> WHAT YOU NEED TO DO
Omitting all images, output the entries that follow exactly as written.

BEGIN MATERIAL PROVIDED

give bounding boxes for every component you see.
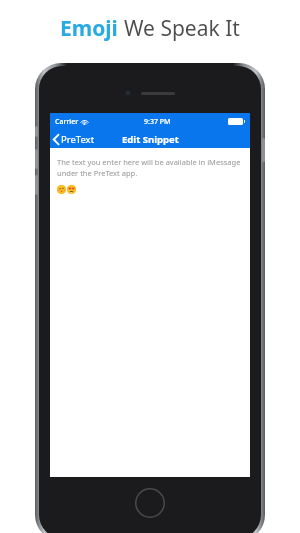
- button[interactable]: PreText: [53, 130, 95, 148]
- staticText: We Speak It: [124, 14, 240, 43]
- staticText: Carrier: [55, 117, 79, 127]
- button[interactable]: Home: [135, 488, 165, 518]
- button[interactable]: The text you enter here will be availabl…: [57, 157, 243, 477]
- staticText: PreText: [61, 133, 95, 146]
- staticText: Edit Snippet: [122, 133, 179, 146]
- staticText: The text you enter here will be availabl…: [57, 157, 243, 178]
- staticText: Emoji: [60, 14, 118, 43]
- staticText: 9:37 PM: [144, 117, 171, 127]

END MATERIAL PROVIDED

> TASK RESPONSE
give bounding boxes for every component you see.
- button[interactable]: PreText: [53, 130, 95, 148]
- staticText: We Speak It: [124, 14, 240, 43]
- staticText: Carrier: [55, 117, 79, 127]
- button[interactable]: Home: [135, 488, 165, 518]
- button[interactable]: The text you enter here will be availabl…: [57, 157, 243, 477]
- staticText: PreText: [61, 133, 95, 146]
- staticText: Edit Snippet: [122, 133, 179, 146]
- staticText: The text you enter here will be availabl…: [57, 157, 243, 178]
- staticText: Emoji: [60, 14, 118, 43]
- staticText: 9:37 PM: [144, 117, 171, 127]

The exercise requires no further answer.